Data listing section start
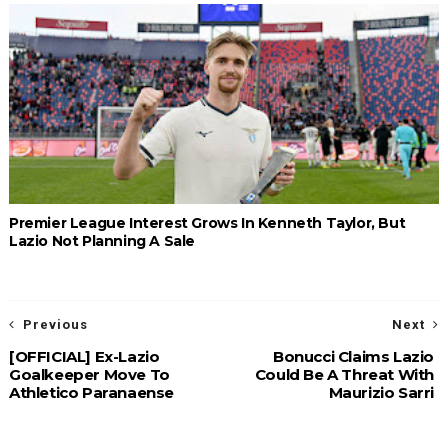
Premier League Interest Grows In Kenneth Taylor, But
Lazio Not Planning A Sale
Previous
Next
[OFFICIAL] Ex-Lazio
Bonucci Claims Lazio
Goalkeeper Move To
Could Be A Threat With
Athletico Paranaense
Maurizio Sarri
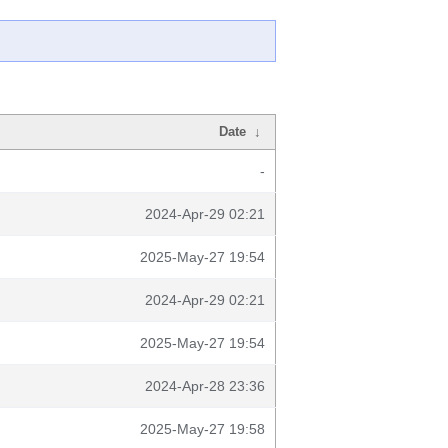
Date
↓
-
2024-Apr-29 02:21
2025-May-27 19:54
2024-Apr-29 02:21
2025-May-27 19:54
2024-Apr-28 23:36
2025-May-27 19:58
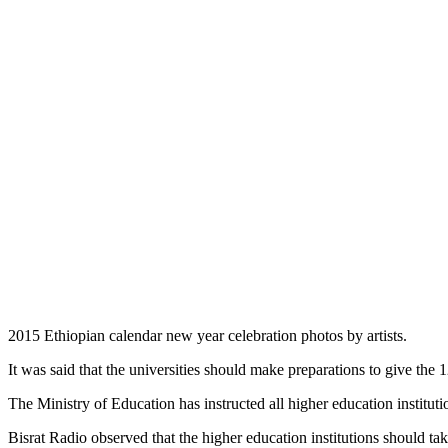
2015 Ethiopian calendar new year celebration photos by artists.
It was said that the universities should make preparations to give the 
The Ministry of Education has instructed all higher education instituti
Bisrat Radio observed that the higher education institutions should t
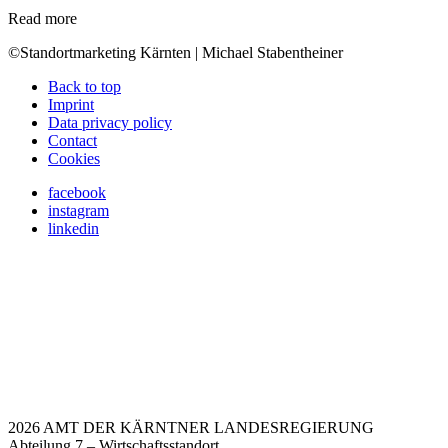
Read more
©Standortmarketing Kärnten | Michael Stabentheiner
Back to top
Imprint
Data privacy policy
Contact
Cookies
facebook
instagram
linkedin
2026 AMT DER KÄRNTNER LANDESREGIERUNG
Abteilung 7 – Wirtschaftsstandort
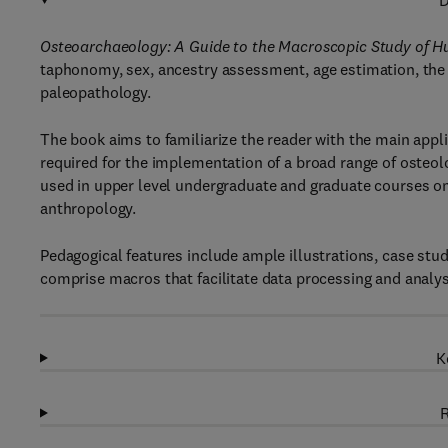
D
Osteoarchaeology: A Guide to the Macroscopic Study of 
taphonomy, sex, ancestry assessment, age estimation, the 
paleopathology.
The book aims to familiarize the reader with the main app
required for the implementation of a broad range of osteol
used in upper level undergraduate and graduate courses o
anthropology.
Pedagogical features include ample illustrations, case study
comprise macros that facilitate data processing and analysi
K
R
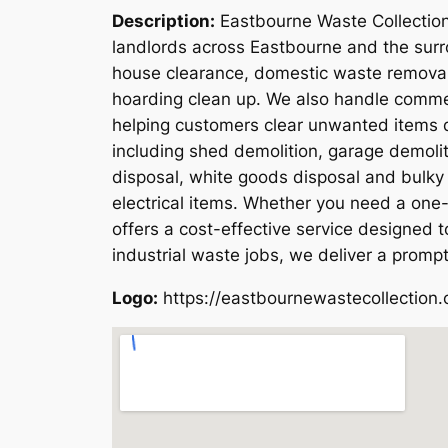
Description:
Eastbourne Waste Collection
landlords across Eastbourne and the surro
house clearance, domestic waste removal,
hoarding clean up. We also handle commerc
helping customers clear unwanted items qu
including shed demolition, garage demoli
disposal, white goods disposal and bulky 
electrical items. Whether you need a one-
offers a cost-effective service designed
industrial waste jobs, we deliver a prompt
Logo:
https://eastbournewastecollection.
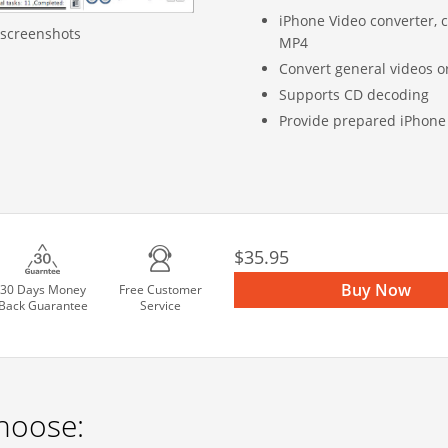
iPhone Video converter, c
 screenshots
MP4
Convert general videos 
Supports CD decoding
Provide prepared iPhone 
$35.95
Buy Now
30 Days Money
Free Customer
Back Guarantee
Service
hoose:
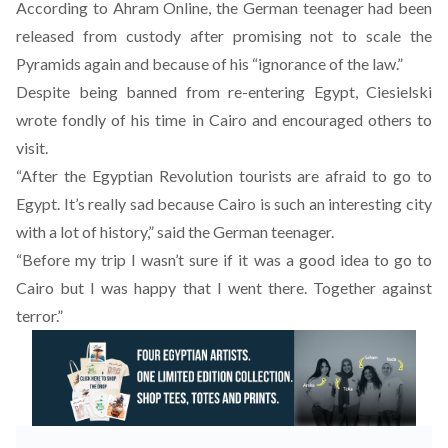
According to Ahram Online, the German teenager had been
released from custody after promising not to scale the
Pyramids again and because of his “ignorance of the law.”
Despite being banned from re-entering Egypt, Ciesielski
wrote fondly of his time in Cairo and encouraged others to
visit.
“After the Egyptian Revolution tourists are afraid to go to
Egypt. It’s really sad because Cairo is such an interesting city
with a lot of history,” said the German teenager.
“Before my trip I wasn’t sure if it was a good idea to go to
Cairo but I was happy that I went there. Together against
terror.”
Data listing section end
## [Exercise directions]
Transcribe the entries from their first line to the line that holds "paleopathology.", both included, and skip every picture.

## [Reply]
Premier League Interest Grows In Kenneth Taylor, But
Lazio Not Planning A Sale
Previous
Next
[OFFICIAL] Ex-Lazio
Bonucci Claims Lazio
Goalkeeper Move To
Could Be A Threat With
Athletico Paranaense
Maurizio Sarri
Date
↓
-
2024-Apr-29 02:21
2025-May-27 19:54
2024-Apr-29 02:21
2025-May-27 19:54
2024-Apr-28 23:36
2025-May-27 19:58
2015 Ethiopian calendar new year celebration photos by artists.
It was said that the universities should make preparations to give the 
The Ministry of Education has instructed all higher education instituti
Bisrat Radio observed that the higher education institutions should t
Read more
©Standortmarketing Kärnten | Michael Stabentheiner
Back to top
Imprint
Data privacy policy
Contact
Cookies
facebook
instagram
linkedin
2026 AMT DER KÄRNTNER LANDESREGIERUNG
Abteilung 7 – Wirtschaftsstandort
D
Osteoarchaeology: A Guide to the Macroscopic Study of 
taphonomy, sex, ancestry assessment, age estimation, the 
paleopathology.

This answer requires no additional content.